DATA FOR PROCESSING>
════════════════

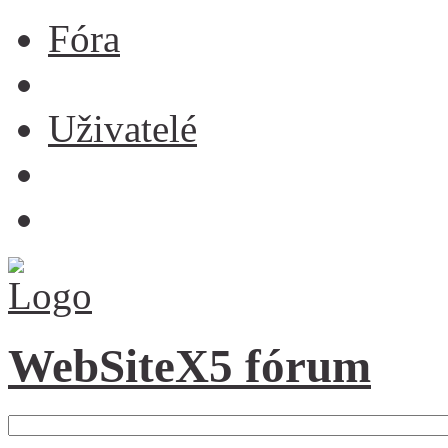
Fóra
Uživatelé
WebSiteX5 fórum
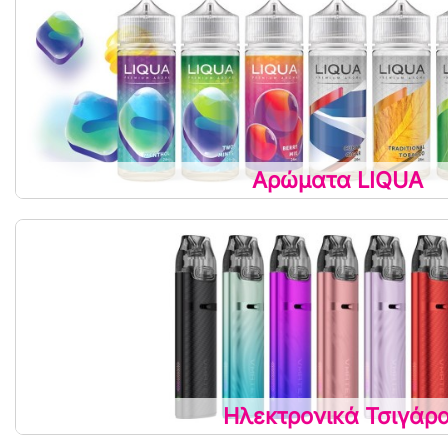
Αρώματα LIQUA
Ηλεκτρονικά Τσιγάρ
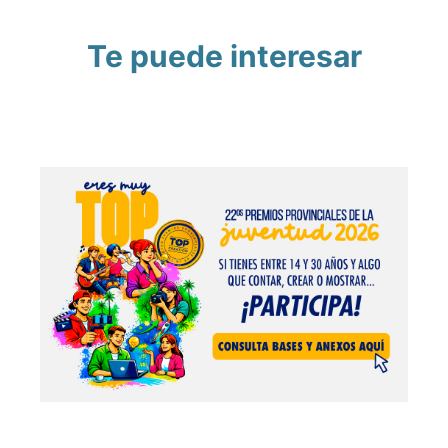
Te puede interesar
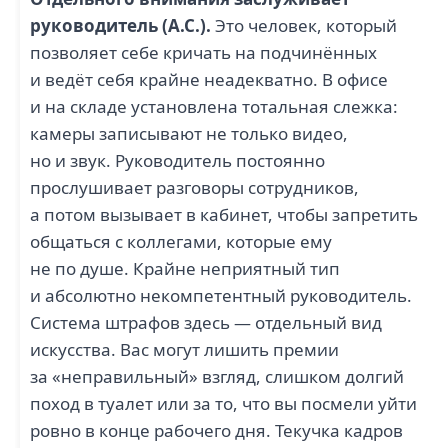
руководитель (А.С.).
Это человек, который
позволяет себе кричать на подчинённых
и ведёт себя крайне неадекватно. В офисе
и на складе установлена тотальная слежка:
камеры записывают не только видео,
но и звук. Руководитель постоянно
прослушивает разговоры сотрудников,
а потом вызывает в кабинет, чтобы запретить
общаться с коллегами, которые ему
не по душе. Крайне неприятный тип
и абсолютно некомпетентный руководитель.
Система штрафов здесь — отдельный вид
искусства. Вас могут лишить премии
за «неправильный» взгляд, слишком долгий
поход в туалет или за то, что вы посмели уйти
ровно в конце рабочего дня. Текучка кадров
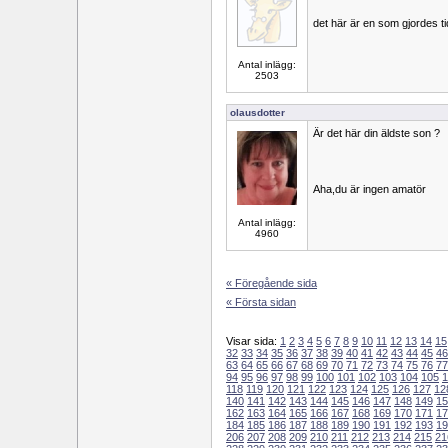
det här är en som gjordes ti
Antal inlägg:
2503
olausdotter
Är det här din äldste son ?
Aha,du är ingen amatör
Antal inlägg:
4960
« Föregående sida
« Första sidan
Visar sida:
1
2
3
4
5
6
7
8
9
10
11
12
13
14
15
32
33
34
35
36
37
38
39
40
41
42
43
44
45
46
63
64
65
66
67
68
69
70
71
72
73
74
75
76
77
94
95
96
97
98
99
100
101
102
103
104
105
1
118
119
120
121
122
123
124
125
126
127
12
140
141
142
143
144
145
146
147
148
149
15
162
163
164
165
166
167
168
169
170
171
17
184
185
186
187
188
189
190
191
192
193
19
206
207
208
209
210
211
212
213
214
215
21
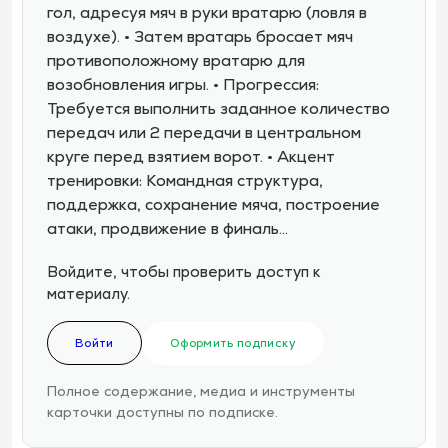
гол, адресуя мяч в руки вратарю (ловля в
воздухе). • Затем вратарь бросает мяч
противоположному вратарю для
возобновления игры. • Прогрессия:
Требуется выполнить заданное количество
передач или 2 передачи в центральном
круге перед взятием ворот. • Акцент
тренировки: Командная структура,
поддержка, сохранение мяча, построение
атаки, продвижение в финаль…
Войдите, чтобы проверить доступ к
материалу.
Войти
Оформить подписку
Полное содержание, медиа и инструменты
карточки доступны по подписке.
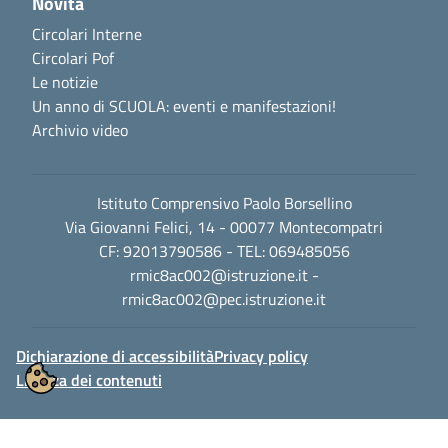
Novità
Circolari Interne
Circolari Pof
Le notizie
Un anno di SCUOLA: eventi e manifestazioni!
Archivio video
Istituto Comprensivo Paolo Borsellino
Via Giovanni Felici, 14 - 00077 Montecompatri
CF: 92013790586 - TEL: 069485056
rmic8ac002@istruzione.it
-
rmic8ac002@pec.istruzione.it
Dichiarazione di accessibilità
Privacy policy
Licenza dei contenuti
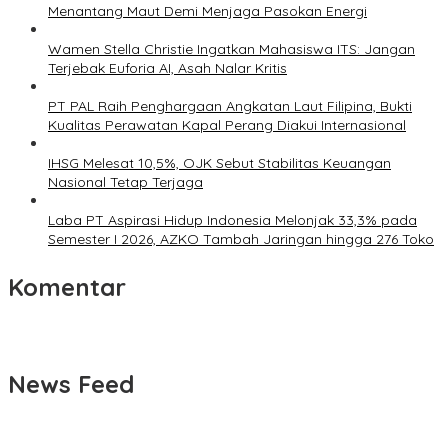
Menantang Maut Demi Menjaga Pasokan Energi
Wamen Stella Christie Ingatkan Mahasiswa ITS: Jangan
Terjebak Euforia AI, Asah Nalar Kritis
PT PAL Raih Penghargaan Angkatan Laut Filipina, Bukti
Kualitas Perawatan Kapal Perang Diakui Internasional
IHSG Melesat 10,5%, OJK Sebut Stabilitas Keuangan
Nasional Tetap Terjaga
Laba PT Aspirasi Hidup Indonesia Melonjak 33,3% pada
Semester I 2026, AZKO Tambah Jaringan hingga 276 Toko
Komentar
News Feed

════════════════

WHAT THE TASK REQUIRES>
Restating the data word for word is the task, and pictures are to be omitted.

TASK OUTPUT>
Fóra
Uživatelé
WebSiteX5 fórum
Αρώματα LIQUA
Ηλεκτρονικά Τσιγάρ
Te puede interesar
руководитель (А.С.).
Это человек, который
позволяет себе кричать на подчинённых
и ведёт себя крайне неадекватно. В офисе
и на складе установлена тотальная слежка:
камеры записывают не только видео,
но и звук. Руководитель постоянно
прослушивает разговоры сотрудников,
а потом вызывает в кабинет, чтобы запретить
общаться с коллегами, которые ему
не по душе. Крайне неприятный тип
и абсолютно некомпетентный руководитель.
Система штрафов здесь — отдельный вид
искусства. Вас могут лишить премии
за «неправильный» взгляд, слишком долгий
поход в туалет или за то, что вы посмели уйти
ровно в конце рабочего дня. Текучка кадров
det här är en som gjordes ti
Antal inlägg:
2503
olausdotter
Är det här din äldste son ?
Aha,du är ingen amatör
Antal inlägg:
4960
« Föregående sida
« Första sidan
Visar sida:
1
2
3
4
5
6
7
8
9
10
11
12
13
14
15
32
33
34
35
36
37
38
39
40
41
42
43
44
45
46
63
64
65
66
67
68
69
70
71
72
73
74
75
76
77
94
95
96
97
98
99
100
101
102
103
104
105
1
118
119
120
121
122
123
124
125
126
127
12
140
141
142
143
144
145
146
147
148
149
15
162
163
164
165
166
167
168
169
170
171
17
184
185
186
187
188
189
190
191
192
193
19
206
207
208
209
210
211
212
213
214
215
21
гол, адресуя мяч в руки вратарю (ловля в
воздухе). • Затем вратарь бросает мяч
противоположному вратарю для
возобновления игры. • Прогрессия:
Требуется выполнить заданное количество
передач или 2 передачи в центральном
круге перед взятием ворот. • Акцент
тренировки: Командная структура,
поддержка, сохранение мяча, построение
атаки, продвижение в финаль…
Войдите, чтобы проверить доступ к
материалу.
Войти
Оформить подписку
Полное содержание, медиа и инструменты
карточки доступны по подписке.
Novità
Circolari Interne
Circolari Pof
Le notizie
Un anno di SCUOLA: eventi e manifestazioni!
Archivio video
Istituto Comprensivo Paolo Borsellino
Via Giovanni Felici, 14 - 00077 Montecompatri
CF: 92013790586 - TEL: 069485056
rmic8ac002@istruzione.it
-
rmic8ac002@pec.istruzione.it
Dichiarazione di accessibilità
Privacy policy
Licenza dei contenuti
Menantang Maut Demi Menjaga Pasokan Energi
Wamen Stella Christie Ingatkan Mahasiswa ITS: Jangan
Terjebak Euforia AI, Asah Nalar Kritis
PT PAL Raih Penghargaan Angkatan Laut Filipina, Bukti
Kualitas Perawatan Kapal Perang Diakui Internasional
IHSG Melesat 10,5%, OJK Sebut Stabilitas Keuangan
Nasional Tetap Terjaga
Laba PT Aspirasi Hidup Indonesia Melonjak 33,3% pada
Semester I 2026, AZKO Tambah Jaringan hingga 276 Toko
Komentar
News Feed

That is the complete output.